Page images and extracted text:
+-------+

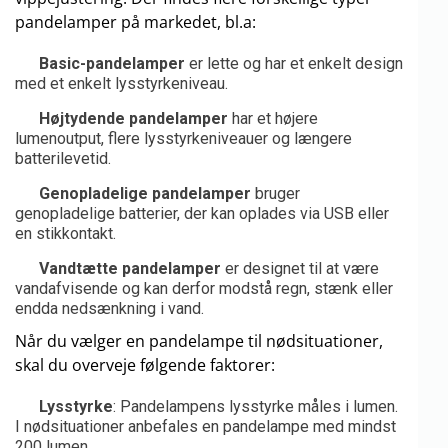
pandelamper på markedet, bl.a:
Basic-pandelamper
er lette og har et enkelt design
med et enkelt lysstyrkeniveau.
Højtydende pandelamper
har et højere
lumenoutput, flere lysstyrkeniveauer og længere
batterilevetid.
Genopladelige pandelamper
bruger
genopladelige batterier, der kan oplades via USB eller
en stikkontakt.
Vandtætte pandelamper
er designet til at være
vandafvisende og kan derfor modstå regn, stænk eller
endda nedsænkning i vand.
Når du vælger en pandelampe til nødsituationer,
skal du overveje følgende faktorer:
Lysstyrke
: Pandelampens lysstyrke måles i lumen.
I nødsituationer anbefales en pandelampe med mindst
200 lumen.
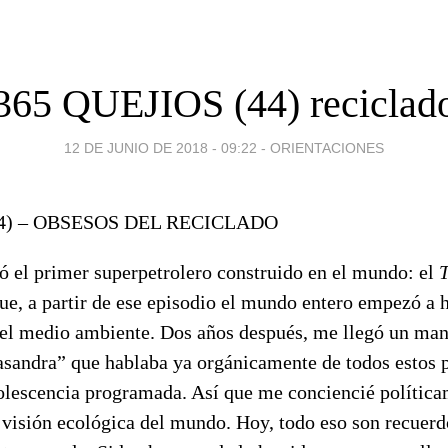
365 QUEJIOS (44) reciclad
12 DE JUNIO DE 2018 - 09:22
-
ORIENTACIONES
44) – OBSESOS DEL RECICLADO
ó el primer superpetrolero construido en el mundo: el
ue, a partir de ese episodio el mundo entero empezó a h
del medio ambiente. Dos años después, me llegó un mani
asandra” que hablaba ya orgánicamente de todos estos 
solescencia programada. Así que me conciencié política
 visión ecológica del mundo. Hoy, todo eso son recuerd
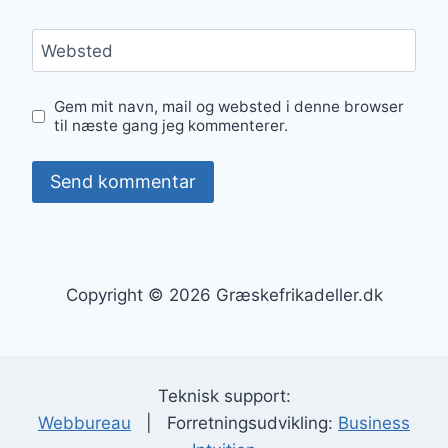
Websted
Gem mit navn, mail og websted i denne browser
til næste gang jeg kommenterer.
Copyright © 2026 Græskefrikadeller.dk
Teknisk support:
Webbureau
| Forretningsudvikling:
Business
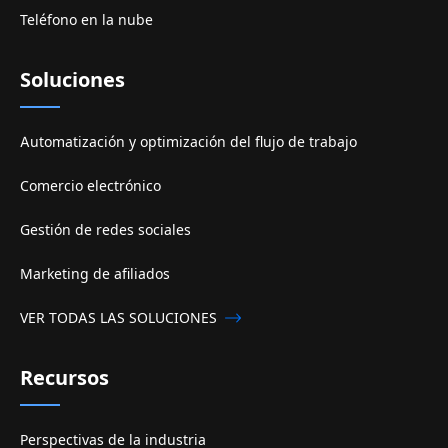
Teléfono en la nube
Soluciones
Automatización y optimización del flujo de trabajo
Comercio electrónico
Gestión de redes sociales
Marketing de afiliados
VER TODAS LAS SOLUCIONES
Recursos
Perspectivas de la industria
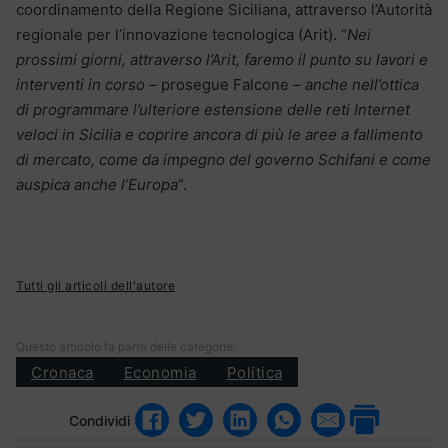
coordinamento della Regione Siciliana, attraverso l’Autorità
regionale per l’innovazione tecnologica (Arit). “
Nei
prossimi giorni, attraverso l’Arit, faremo il punto su lavori e
interventi in corso
– prosegue Falcone –
anche nell’ottica
di programmare l’ulteriore estensione delle reti Internet
veloci in Sicilia e coprire ancora di più le aree a fallimento
di mercato, come da impegno del governo Schifani e come
auspica anche l’Europa
“.
Tutti gli articoli dell'autore
Questo articolo fa parte delle categorie:
Cronaca
Economia
Politica
Condividi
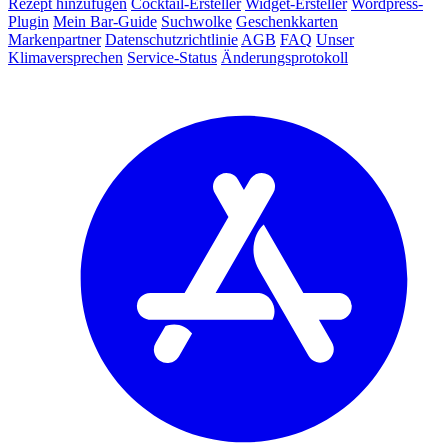
Rezept hinzufügen
Cocktail-Ersteller
Widget-Ersteller
Wordpress-
Plugin
Mein Bar-Guide
Suchwolke
Geschenkkarten
Markenpartner
Datenschutzrichtlinie
AGB
FAQ
Unser
Klimaversprechen
Service-Status
Änderungsprotokoll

+-------+

> **Your instructions**
Looking at the records above, in how many lines does the word "Arit" occur? Reply with the number alone.

> **Task solution**
2